Il citato orientamento giurisprudenziale, dunque, in presenza di una decisione che nega il diritto del coniuge al mantenimento, ovvero ne riduce la misura, sostiene che non sono ripetibili (cioè da restituire) le somme maggiori corrisposte a tale titolo sino al formarsi del giudicato.

Ciò in considerazione della natura solidaristica ed assistenziale dell’assegno di mantenimento, destinato ad assicurare i mezzi adeguati al sostentamento del beneficiario. Il quale ultimo, proprio per questo, non è tenuto ad accantonare una parte di quanto percepito in funzione della eventuale riduzione dell’assegno.

La condizione è che deve trattarsi di somme non elevate, dato che una tale misura fa presumere che siano state consumate proprio per il sostentamento del medesimo (v. in questo senso anche Cass. 4198/1998; Cass. 28987/2008, Cass. 6864/2009; Cass. 23441/2013; Cass. 21675/2012; Cass. 15186/2015).

La irripetibilità delle somme versate a titolo di mantenimento derivano, ad avviso della giurisprudenza, dall’art. 189 delle disposizioni di attuazione del codice di procedura civile che prevede la conservazione dell’efficacia dei provvedimenti provvisori, sia in ragione della natura alimentare dell’assegno di mantenimento che, proprio per tale natura, non sarebbe ripetibile.

Lo stesso principio vale per l’assegno divorzile allorché sia destinato nei fatti a soddisfare, per la sua non elevata entità, esigenze di carattere alimentare, non differenziandosi dall’assegno di mantenimento corrisposto in sede di separazione.

Da ultimo, inoltre, la Giurisprudenza ricollega la irripetibilità alla modestia dell’importo del mantenimento corrisposto affermando che: “ Quando l’entità dell’assegno di divorzio sia modesta, bastevole a soddisfare solo esigenze di carattere alimentare, le somme percepite, a titolo di assegno di divorzio, non sono ripetibili”. (Cassa. 9 .09.2002, n. 13060).
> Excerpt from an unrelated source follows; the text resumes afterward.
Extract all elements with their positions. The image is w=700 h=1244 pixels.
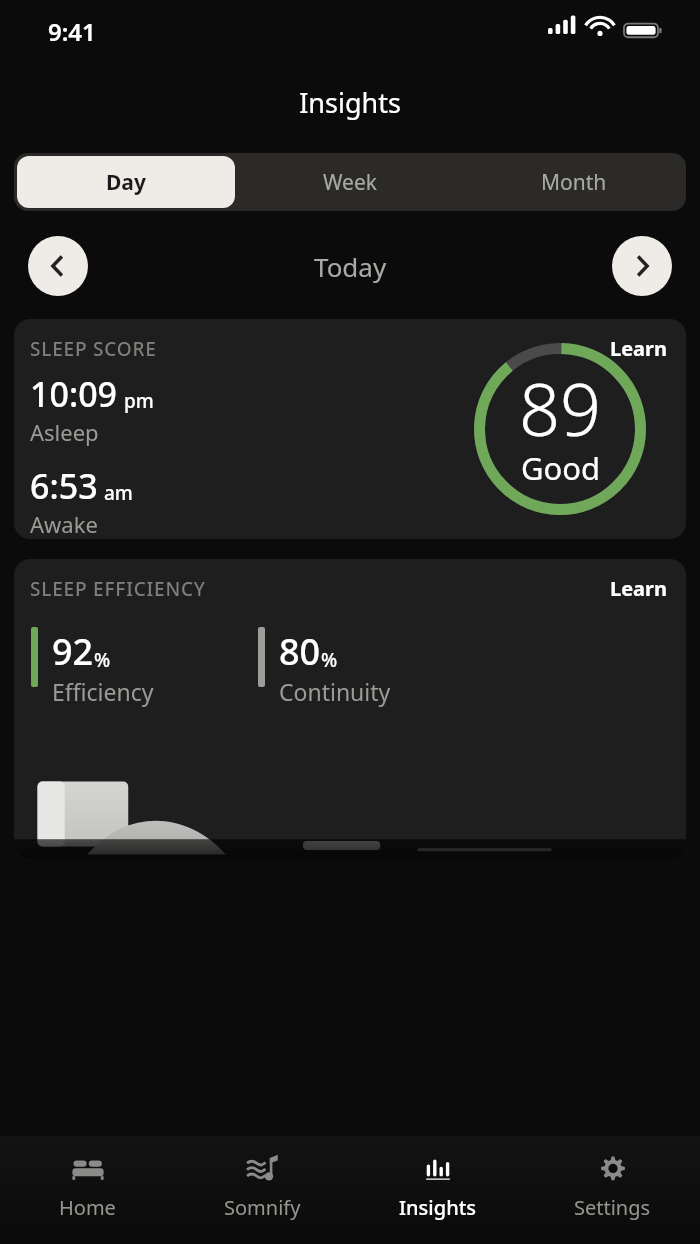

Anche una recente ordinanza n. 23409/15 in ordine alla ripetibilità o meno delle somme percepite dalla ex moglie dalla sentenza di separazione a quella di divorzio, ribadisce che “ la decisione che nega il diritto del coniuge al mantenimento o ne riduce la misura non comporta la ripetibilità (restituzione) delle maggiori somme corrisposte in forza di precedenti provvedimenti non definitivi, qualora, per la loro non elevata entità, tali somme siano state comunque destinate ad assicurare il mantenimento del coniuge fino all’eventuale esclusione del diritto stesso, e debba presumersi, proprio in virtù della modestia del loro importo, che le stesse siano state consumate per fini di sostentamento personali”.

Dunque la Cassazione conclude per la irripetibilità delle somme corrisposte al coniuge dalla sentenza di separazione fino alla successiva pronuncia di divorzio.

Alla luce, pertanto, dei citati orientamenti giurisprudenziali riteniamo non facilmente accoglibile, nel caso di specie, la domanda volta ad ottenere la restituzione delle somme.

Ciò sia in considerazione del modesto importo corrisposto, sia perché in sentenza il giudice non ha disposto la revoca dell’assegno di mantenimento con effetto retroattivo.

E’ pur vero che, negli ultimi tempi, alla luce del nuovo orientamento che nega l’assegno in presenza di mezzi adeguati dell’ex coniuge richiedente, si stanno intentando cause volte alla restituzione di somme versate a titolo di mantenimento, ma si tratta di casi in cui le somme corrisposte erano piuttosto elevate, così come consistenti erano i patrimoni posseduti da ambedue i coniugi.

Dunque, a nostro avviso, potrebbe comunque instaurare un giudizio in tal senso pur, si ripete, ritenendo che non ci siano buone possibilità di accoglimento della domanda di restituzione delle somme versate all’ex coniuge.

Sarà, in ogni caso, compito del Giudice valutare di dover o meno applicare, nel caso concreto, il principio della irripetibilità delle somme, in ragione di un particolare status del soggetto beneficiario o della esistenza di circostanze di fatto incompatibili con la funzione dell’assegno di mantenimento.